■ **Document structure recognition data**:
◆ ◆ ◆
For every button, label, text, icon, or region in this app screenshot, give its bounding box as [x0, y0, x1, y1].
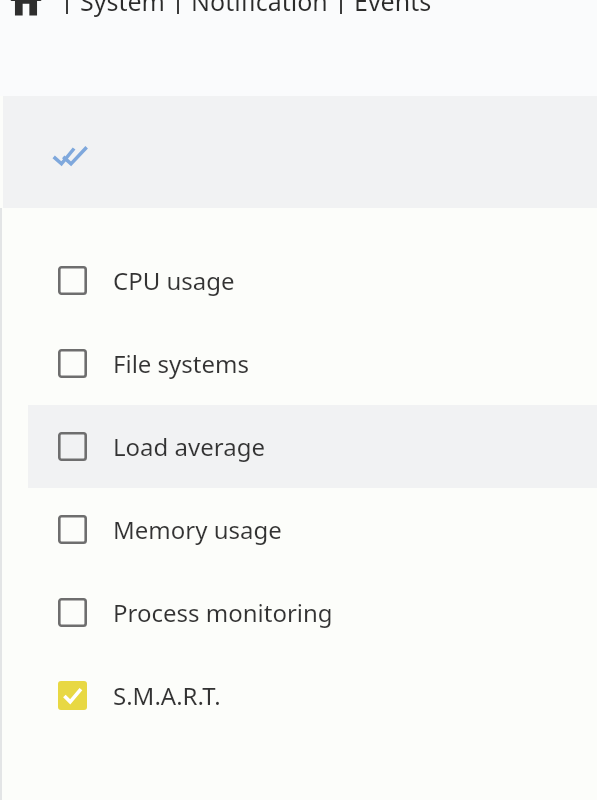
staticText: System [80, 0, 165, 18]
button[interactable]: Load average [0, 405, 597, 488]
button[interactable]: S.M.A.R.T. [0, 654, 597, 737]
button[interactable]: File systems [0, 322, 597, 405]
staticText: Process monitoring [113, 596, 333, 629]
button[interactable]: System [68, 0, 177, 24]
button[interactable]: Process monitoring [0, 571, 597, 654]
staticText: CPU usage [113, 264, 235, 297]
button[interactable]: Memory usage [0, 488, 597, 571]
staticText: Memory usage [113, 513, 282, 546]
button[interactable]: Home [8, 0, 44, 19]
button[interactable]: CPU usage [0, 239, 597, 322]
staticText: File systems [113, 347, 249, 380]
staticText: Events [354, 0, 432, 18]
staticText: Load average [113, 430, 265, 463]
button[interactable]: Notification [179, 0, 340, 24]
staticText: Notification [191, 0, 328, 18]
staticText: S.M.A.R.T. [113, 679, 221, 712]
button[interactable]: Select all [47, 132, 93, 178]
button[interactable]: Events [342, 0, 444, 24]
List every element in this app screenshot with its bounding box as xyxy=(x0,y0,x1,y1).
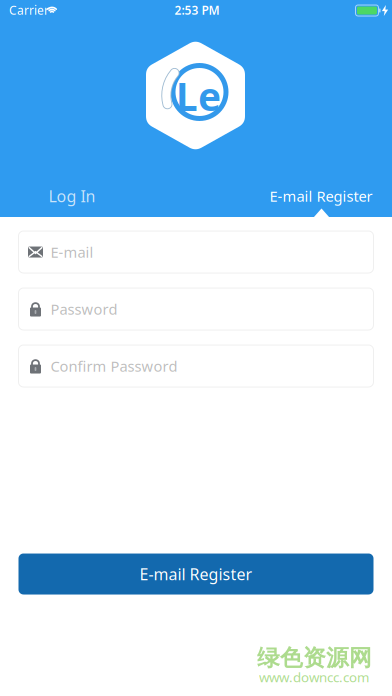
staticText: www.downcc.com xyxy=(259,668,369,686)
staticText: Carrier xyxy=(9,2,49,18)
button[interactable]: Password xyxy=(18,288,374,330)
staticText: Password xyxy=(50,299,118,319)
staticText: Le xyxy=(176,70,221,122)
button[interactable]: Confirm Password xyxy=(18,345,374,387)
staticText: Confirm Password xyxy=(50,356,178,376)
staticText: 2:53 PM xyxy=(174,2,220,18)
button[interactable]: E-mail Register xyxy=(223,174,392,218)
button[interactable]: Log In xyxy=(0,174,170,218)
button[interactable]: E-mail xyxy=(18,231,374,273)
staticText: E-mail Register xyxy=(140,563,252,585)
staticText: 绿色资源网 xyxy=(257,644,372,672)
staticText: E-mail Register xyxy=(270,186,372,206)
button[interactable]: E-mail Register xyxy=(18,554,374,594)
staticText: Log In xyxy=(48,185,96,207)
staticText: E-mail xyxy=(50,242,94,262)
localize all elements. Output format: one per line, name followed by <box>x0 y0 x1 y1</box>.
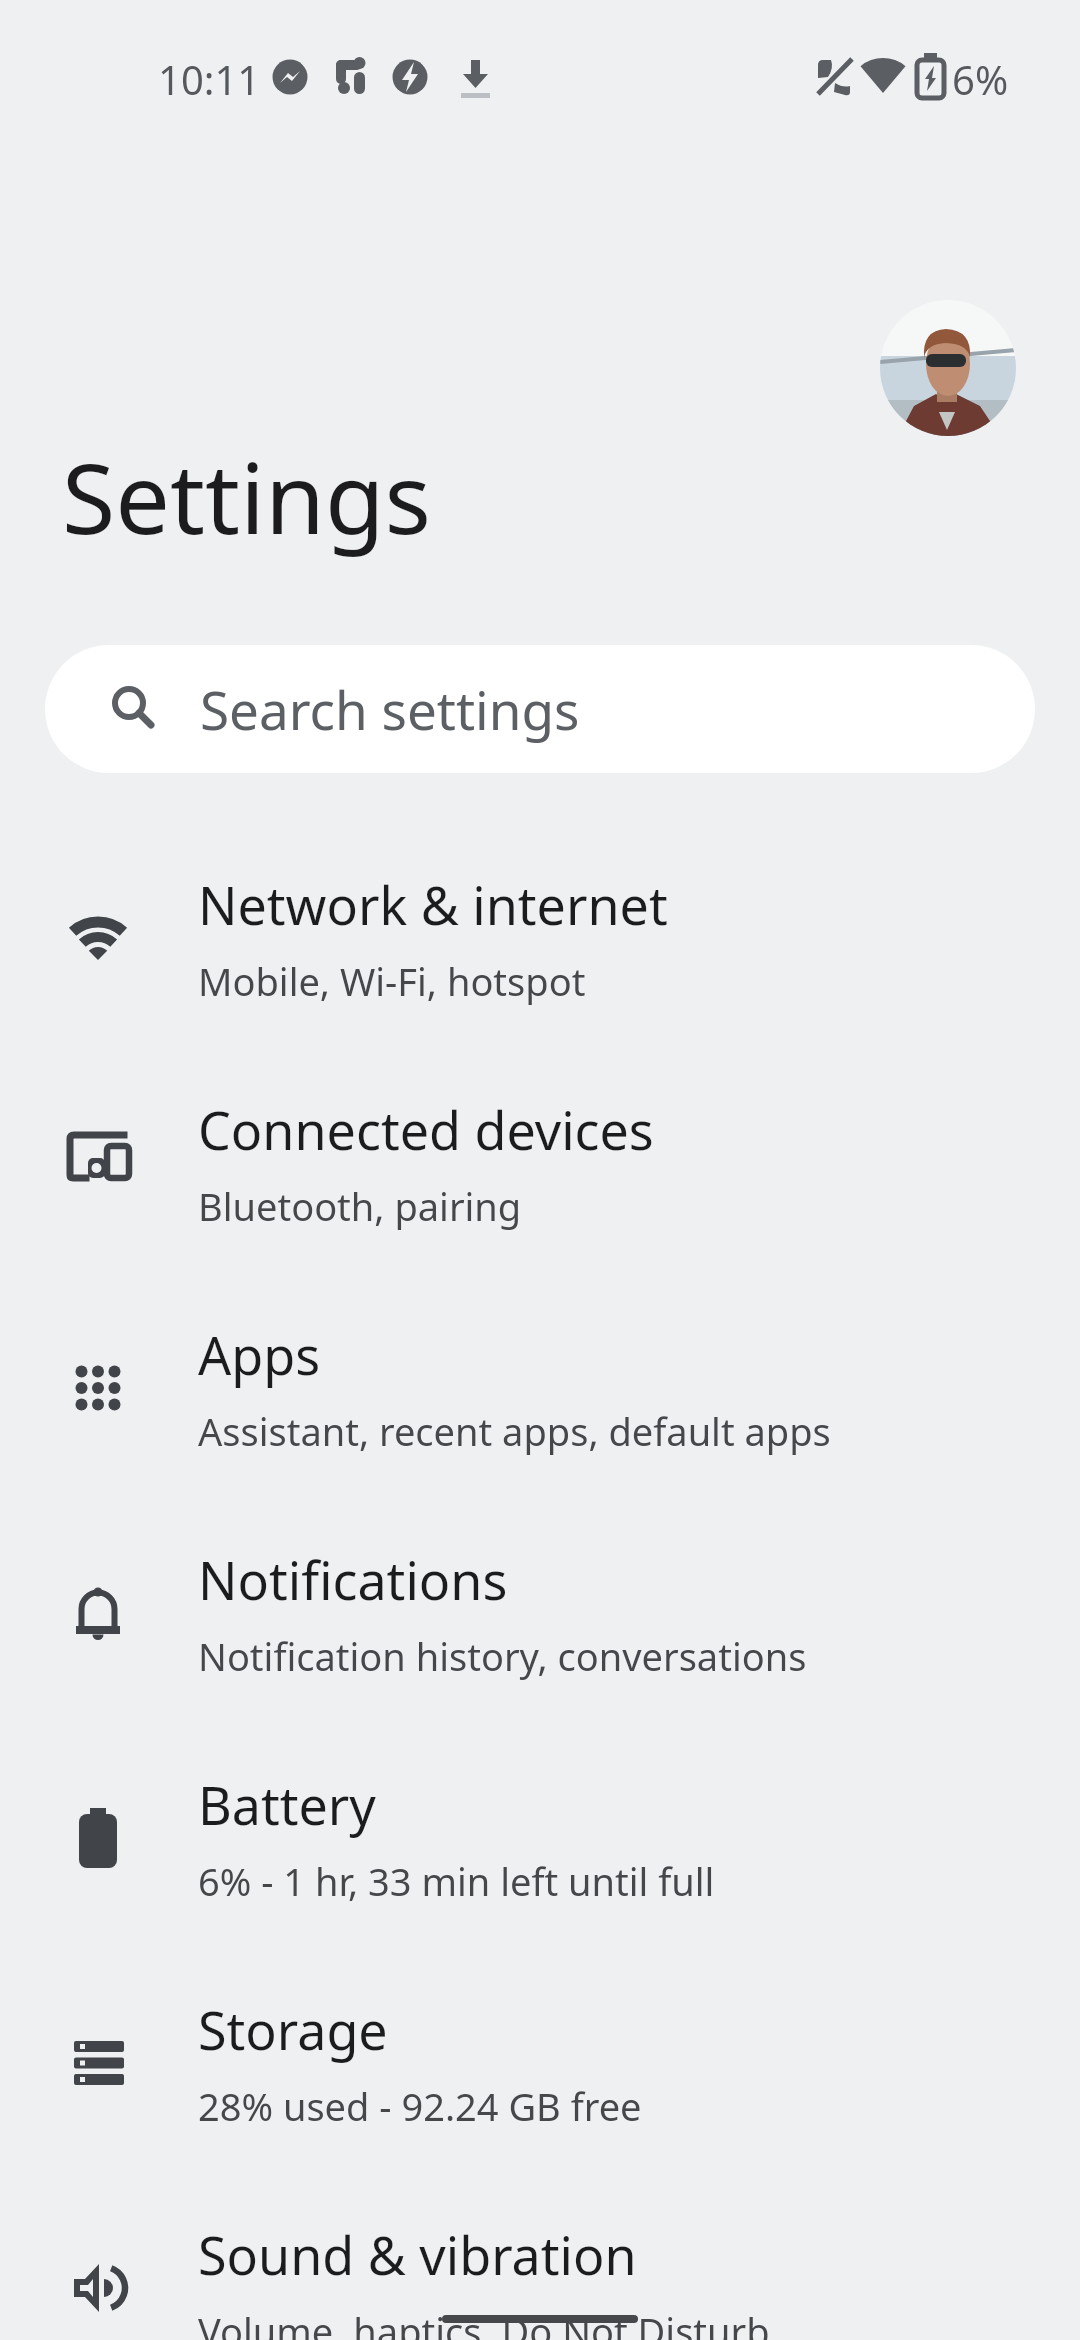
staticText: 6% - 1 hr, 33 min left until full <box>198 1855 715 1907</box>
staticText: Volume, haptics, Do Not Disturb <box>198 2305 770 2340</box>
staticText: Apps <box>198 1319 321 1390</box>
staticText: Network & internet <box>198 869 668 940</box>
button[interactable]: Battery <box>0 1725 1080 1950</box>
staticText: Connected devices <box>198 1094 654 1165</box>
staticText: Search settings <box>200 673 580 745</box>
button[interactable]: Notifications <box>0 1500 1080 1725</box>
button[interactable]: Storage <box>0 1950 1080 2175</box>
button[interactable]: Apps <box>0 1275 1080 1500</box>
button[interactable]: Search settings <box>45 645 1035 773</box>
staticText: Sound & vibration <box>198 2219 637 2290</box>
staticText: Notifications <box>198 1544 508 1615</box>
button[interactable]: Connected devices <box>0 1050 1080 1275</box>
staticText: Mobile, Wi-Fi, hotspot <box>198 955 586 1007</box>
button[interactable]: Network & internet <box>0 825 1080 1050</box>
staticText: 28% used - 92.24 GB free <box>198 2080 642 2132</box>
staticText: Settings <box>62 430 432 562</box>
staticText: Assistant, recent apps, default apps <box>198 1405 831 1457</box>
button[interactable]: Sound & vibration <box>0 2175 1080 2340</box>
staticText: Bluetooth, pairing <box>198 1180 522 1232</box>
staticText: 10:11 <box>158 52 261 106</box>
staticText: Battery <box>198 1769 376 1840</box>
button[interactable] <box>880 300 1016 436</box>
staticText: Storage <box>198 1994 388 2065</box>
staticText: Notification history, conversations <box>198 1630 807 1682</box>
staticText: 6% <box>952 52 1009 106</box>
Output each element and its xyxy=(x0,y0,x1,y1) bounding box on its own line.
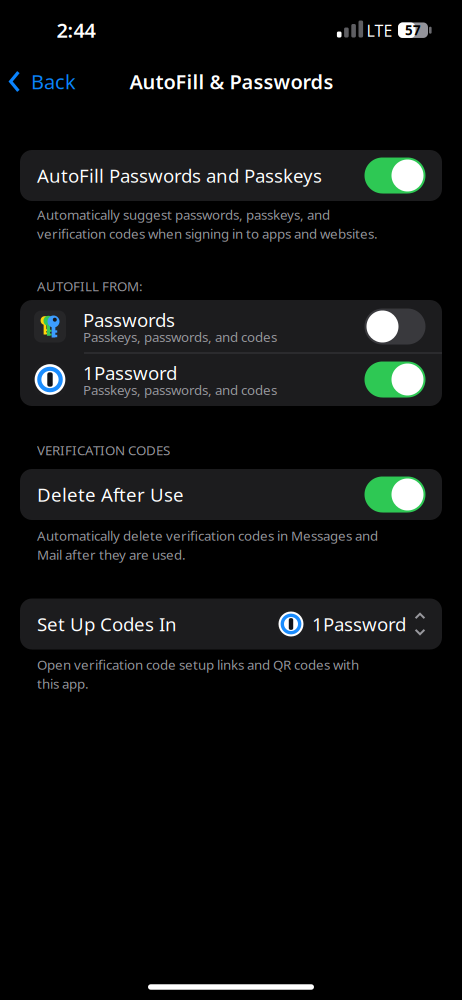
button[interactable]: 1Password xyxy=(364,362,426,398)
button[interactable]: Set Up Codes In xyxy=(20,598,442,650)
staticText: Passkeys, passwords, and codes xyxy=(83,328,277,346)
staticText: Delete After Use xyxy=(37,482,184,507)
button[interactable]: Passwords xyxy=(20,300,442,353)
staticText: Set Up Codes In xyxy=(37,612,177,636)
staticText: AUTOFILL FROM: xyxy=(37,277,143,295)
button[interactable]: 1Password xyxy=(20,353,442,406)
button[interactable]: AutoFill Passwords and Passkeys xyxy=(364,158,426,194)
button[interactable]: Delete After Use xyxy=(20,469,442,520)
button[interactable]: Back xyxy=(9,68,76,95)
staticText: Automatically suggest passwords, passkey… xyxy=(37,206,330,223)
staticText: Passwords xyxy=(83,307,175,332)
staticText: 57 xyxy=(405,21,421,39)
staticText: Back xyxy=(31,68,76,95)
staticText: LTE xyxy=(366,20,392,41)
staticText: 1Password xyxy=(83,360,177,385)
staticText: VERIFICATION CODES xyxy=(37,441,170,459)
button[interactable]: Passwords xyxy=(364,308,426,344)
staticText: AutoFill Passwords and Passkeys xyxy=(37,163,322,188)
staticText: Open verification code setup links and Q… xyxy=(37,656,359,673)
staticText: Mail after they are used. xyxy=(37,546,186,563)
button[interactable]: AutoFill Passwords and Passkeys xyxy=(20,150,442,201)
staticText: verification codes when signing in to ap… xyxy=(37,225,378,242)
staticText: Passkeys, passwords, and codes xyxy=(83,381,277,399)
staticText: Automatically delete verification codes … xyxy=(37,527,378,544)
staticText: 2:44 xyxy=(56,17,96,43)
staticText: AutoFill & Passwords xyxy=(130,68,334,95)
staticText: 1Password xyxy=(312,612,406,636)
staticText: this app. xyxy=(37,675,89,692)
button[interactable]: Delete After Use xyxy=(364,476,426,512)
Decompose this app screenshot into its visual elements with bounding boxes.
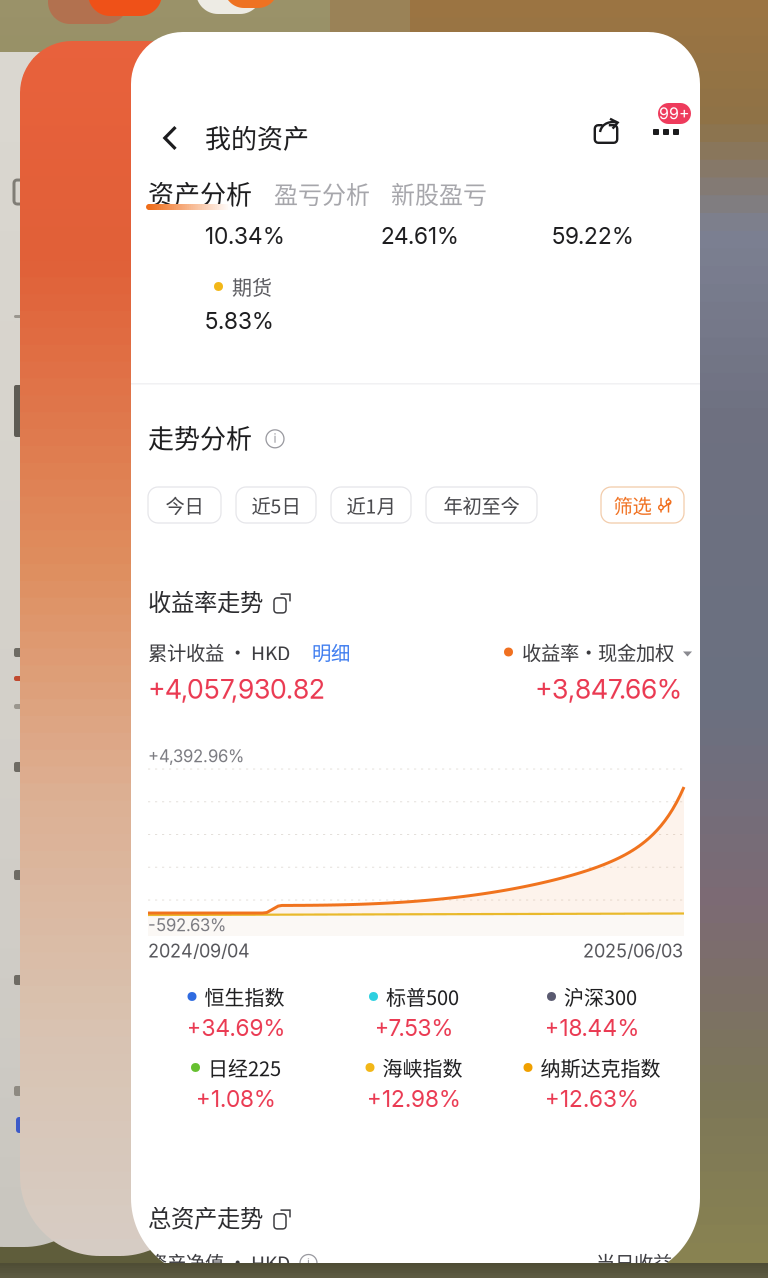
staticText: 59.22%: [552, 222, 634, 249]
staticText: 筛选: [614, 491, 652, 519]
button[interactable]: 我的资产: [205, 116, 315, 158]
button[interactable]: More options: [645, 112, 687, 152]
staticText: +34.69%: [186, 1014, 286, 1041]
button[interactable]: Back: [150, 118, 190, 158]
staticText: 纳斯达克指数: [540, 1053, 660, 1082]
staticText: 近1月: [346, 491, 396, 519]
staticText: 标普500: [386, 982, 459, 1011]
staticText: -592.63%: [148, 915, 226, 935]
staticText: 年初至今: [444, 491, 520, 519]
button[interactable]: 近1月: [331, 487, 411, 523]
staticText: +12.63%: [545, 1085, 639, 1112]
staticText: 2024/09/04: [148, 940, 250, 962]
staticText: +18.44%: [544, 1014, 640, 1041]
staticText: 海峡指数: [382, 1053, 462, 1082]
staticText: 沪深300: [564, 982, 637, 1011]
staticText: 明细: [312, 638, 350, 666]
button[interactable]: 资产分析: [148, 177, 252, 209]
staticText: 盈亏分析: [274, 176, 370, 210]
staticText: +3,847.66%: [535, 673, 682, 705]
staticText: i: [274, 431, 276, 446]
staticText: 99+: [659, 104, 690, 123]
staticText: 恒生指数: [204, 982, 284, 1011]
button[interactable]: 年初至今: [426, 487, 537, 523]
button[interactable]: 新股盈亏: [391, 178, 487, 208]
button[interactable]: Share: [585, 111, 627, 151]
staticText: 总资产走势: [148, 1200, 263, 1234]
staticText: 累计收益 · HKD: [148, 638, 290, 666]
staticText: +12.98%: [367, 1085, 461, 1112]
staticText: 收益率走势: [148, 584, 263, 618]
staticText: 走势分析: [148, 418, 252, 456]
staticText: 我的资产: [205, 118, 309, 156]
button[interactable]: 收益率·现金加权: [504, 638, 692, 666]
button[interactable]: 盈亏分析: [274, 178, 370, 208]
staticText: 日经225: [208, 1053, 281, 1082]
staticText: 24.61%: [381, 222, 459, 249]
staticText: 10.34%: [205, 222, 285, 249]
staticText: +7.53%: [374, 1014, 454, 1041]
staticText: 近5日: [252, 491, 300, 519]
staticText: +1.08%: [196, 1085, 276, 1112]
staticText: 新股盈亏: [391, 176, 487, 210]
staticText: i: [307, 1255, 310, 1270]
staticText: 收益率·现金加权: [522, 638, 674, 666]
button[interactable]: 明细: [290, 638, 350, 666]
button[interactable]: 近5日: [236, 487, 316, 523]
staticText: 资产净值 · HKD: [148, 1248, 290, 1276]
staticText: 今日: [166, 491, 204, 519]
staticText: 资产分析: [148, 174, 252, 212]
staticText: 2025/06/03: [583, 940, 683, 962]
staticText: 当日收益: [596, 1248, 672, 1276]
staticText: 5.83%: [205, 307, 274, 334]
staticText: +4,057,930.82: [148, 673, 325, 705]
staticText: +4,392.96%: [148, 746, 244, 766]
button[interactable]: 今日: [148, 487, 221, 523]
staticText: 期货: [232, 272, 272, 301]
button[interactable]: 筛选: [601, 487, 684, 523]
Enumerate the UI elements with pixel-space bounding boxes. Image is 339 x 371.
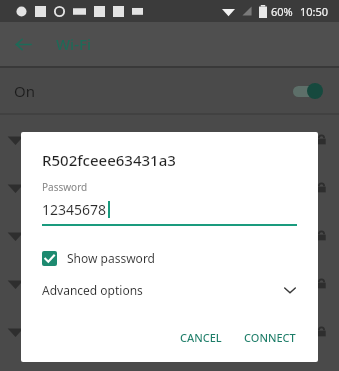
button[interactable]: Back: [8, 29, 38, 59]
staticText: CANCEL: [180, 330, 222, 345]
staticText: Advanced options: [42, 282, 143, 298]
staticText: 10:50: [300, 4, 329, 19]
staticText: Wi-Fi: [56, 34, 91, 54]
staticText: Password: [42, 180, 88, 194]
button[interactable]: CANCEL: [172, 323, 230, 352]
button[interactable]: On: [0, 68, 339, 113]
button[interactable]: Advanced options: [42, 282, 297, 298]
staticText: Show password: [67, 250, 155, 266]
staticText: 60%: [271, 4, 293, 19]
staticText: CONNECT: [244, 330, 296, 345]
staticText: 12345678: [42, 200, 107, 219]
button[interactable]: 12345678: [42, 200, 297, 219]
button[interactable]: CONNECT: [236, 323, 304, 352]
button[interactable]: Show password: [42, 250, 297, 266]
staticText: On: [14, 81, 35, 101]
staticText: R502fceee63431a3: [42, 150, 176, 170]
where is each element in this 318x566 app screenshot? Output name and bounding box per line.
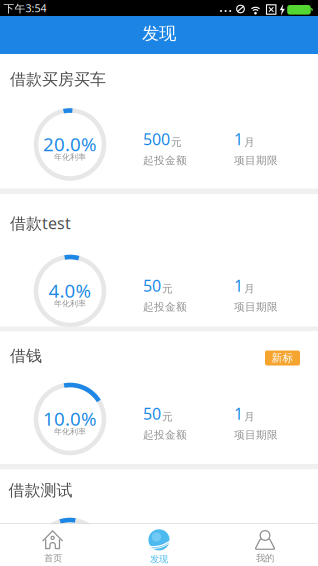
- staticText: 借款test: [10, 212, 71, 234]
- staticText: 项目期限: [234, 154, 278, 167]
- staticText: 元: [162, 410, 173, 423]
- button[interactable]: 借钱: [0, 332, 318, 464]
- button[interactable]: 我的: [212, 524, 318, 566]
- button[interactable]: 借款买房买车: [0, 54, 318, 188]
- staticText: 元: [162, 282, 173, 295]
- staticText: 年化利率: [54, 299, 86, 308]
- staticText: 年化利率: [54, 427, 86, 436]
- staticText: 20.0%: [43, 132, 97, 156]
- staticText: 借款测试: [8, 481, 72, 500]
- staticText: 10.0%: [43, 406, 97, 431]
- staticText: 月: [244, 410, 255, 423]
- staticText: 年化利率: [54, 562, 86, 566]
- staticText: 50: [143, 403, 161, 424]
- staticText: 1: [234, 128, 243, 150]
- staticText: 起投金额: [143, 300, 187, 313]
- staticText: 50: [143, 275, 161, 296]
- staticText: 发现: [142, 23, 176, 44]
- staticText: 月: [244, 136, 255, 149]
- staticText: 年化利率: [54, 152, 86, 162]
- staticText: 起投金额: [143, 428, 187, 441]
- button[interactable]: 发现: [106, 524, 212, 566]
- staticText: 月: [244, 282, 255, 295]
- button[interactable]: 借款test: [0, 194, 318, 326]
- staticText: 下午3:54: [4, 1, 46, 15]
- staticText: 我的: [256, 552, 274, 564]
- staticText: 新标: [272, 351, 294, 364]
- button[interactable]: 首页: [0, 524, 106, 566]
- staticText: 项目期限: [234, 300, 278, 313]
- staticText: 4.0%: [48, 278, 92, 303]
- staticText: 项目期限: [234, 428, 278, 441]
- staticText: 首页: [44, 552, 62, 564]
- staticText: 借钱: [10, 346, 42, 366]
- staticText: 元: [171, 136, 182, 149]
- button[interactable]: 借款测试: [0, 470, 318, 566]
- staticText: 发现: [150, 553, 168, 565]
- staticText: 起投金额: [143, 154, 187, 167]
- staticText: 1: [234, 275, 243, 296]
- staticText: 8.0%: [48, 541, 92, 566]
- staticText: 1: [234, 403, 243, 424]
- staticText: 借款买房买车: [10, 70, 106, 89]
- staticText: 500: [143, 128, 170, 150]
◆ ◆ ◆
■ **Aim of the exercise**: Restate word for word the lines that begin at the one containing "where is each" and end with the final line of the records. Pictures stay out.

■ **Solution to the problem**:
where is each element in this 318x566 app screenshot? Output name and bounding box per line.
- staticText: 借款test: [10, 212, 71, 234]
- staticText: 项目期限: [234, 154, 278, 167]
- staticText: 元: [162, 410, 173, 423]
- button[interactable]: 借钱: [0, 332, 318, 464]
- button[interactable]: 我的: [212, 524, 318, 566]
- button[interactable]: 借款买房买车: [0, 54, 318, 188]
- staticText: 元: [162, 282, 173, 295]
- staticText: 年化利率: [54, 299, 86, 308]
- staticText: 年化利率: [54, 427, 86, 436]
- staticText: 20.0%: [43, 132, 97, 156]
- staticText: 借款测试: [8, 481, 72, 500]
- staticText: 10.0%: [43, 406, 97, 431]
- staticText: 月: [244, 410, 255, 423]
- staticText: 年化利率: [54, 562, 86, 566]
- staticText: 50: [143, 403, 161, 424]
- staticText: 1: [234, 128, 243, 150]
- staticText: 起投金额: [143, 300, 187, 313]
- staticText: 50: [143, 275, 161, 296]
- staticText: 发现: [142, 23, 176, 44]
- staticText: 月: [244, 136, 255, 149]
- staticText: 年化利率: [54, 152, 86, 162]
- staticText: 起投金额: [143, 428, 187, 441]
- button[interactable]: 发现: [106, 524, 212, 566]
- staticText: 月: [244, 282, 255, 295]
- button[interactable]: 借款test: [0, 194, 318, 326]
- staticText: 下午3:54: [4, 1, 46, 15]
- staticText: 我的: [256, 552, 274, 564]
- staticText: 新标: [272, 351, 294, 364]
- button[interactable]: 首页: [0, 524, 106, 566]
- staticText: 项目期限: [234, 300, 278, 313]
- staticText: 4.0%: [48, 278, 92, 303]
- staticText: 项目期限: [234, 428, 278, 441]
- staticText: 首页: [44, 552, 62, 564]
- staticText: 借钱: [10, 346, 42, 366]
- staticText: 元: [171, 136, 182, 149]
- button[interactable]: 借款测试: [0, 470, 318, 566]
- staticText: 发现: [150, 553, 168, 565]
- staticText: 起投金额: [143, 154, 187, 167]
- staticText: 1: [234, 275, 243, 296]
- staticText: 8.0%: [48, 541, 92, 566]
- staticText: 1: [234, 403, 243, 424]
- staticText: 借款买房买车: [10, 70, 106, 89]
- staticText: 500: [143, 128, 170, 150]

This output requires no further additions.